A Passive Academic
Today as I quietly and somewhat casually was reading Kozol at a café in my neighborhood, a friend joined me for a quick cup of coffee. My friend was agonizing over a psychology class she was to lead in a couple of hours and worrying, as she sipped her cup of joe, that she might not have mastered the theories as well as she should have. I empathized, affirmed, the usual stuff, told her it would be fine. And then she said, “You’re such a passive academic! Really, you love learning but you’re just sitting here quietly reading.” And then she comically mocked the casual sunny afternoon drawl with which I’d mused, “Oh, I’m just reading Kozol”. I had no pen in my hand, was not trying to master a theory. I was doing just what I had said, just reading Kozol, just reading in the same way I might read a novel, absorbing it, enjoying it (despite all the yucky realities his reflections and assessments always remind us of). In my friend’s animated way she said, “it’s like I try to learn this stuff by dousing myself in it with a big spray can. You, you just wade around.” And then I argued, perhaps to her maniacally, that I thought it was a far better, far more meaningful way to learn. Wading, I think, isn’t really passive at all.
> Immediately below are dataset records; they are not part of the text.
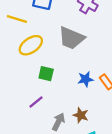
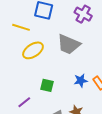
green square: (46, 74) -> (47, 85), moved
purple line: (36, 102) -> (24, 102), moved

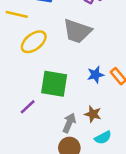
green square: (47, 85) -> (54, 84), size x1.6

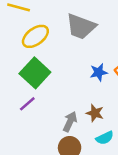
green square: (54, 84) -> (35, 73), moved, turned 32

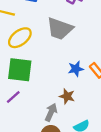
green square: (35, 73) -> (20, 70), turned -35
brown star: (95, 113) -> (67, 96), moved

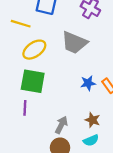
brown star: (67, 96) -> (93, 120), moved
purple line: (13, 97) -> (25, 108), turned -48

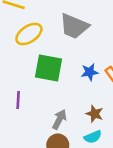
green square: (33, 81) -> (48, 68), moved

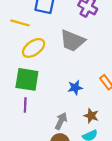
green square: (48, 68) -> (27, 79), moved
blue star: (90, 72) -> (75, 88), moved

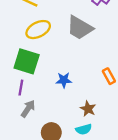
blue star: (75, 88) -> (64, 80), moved
gray arrow: (61, 121) -> (28, 109), moved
Lalitha suggests that perhaps a good metaphor for reading is wine tasting. If you like her more sophisticated metaphor, the complexity of it, that’s fine, but I’d like to keep wading in a river where the water is cool, the current washes over my legs, and occasionally, some murky, slimy stuff I step languidly into makes me want to walk upstream a little faster where the water is cleaner.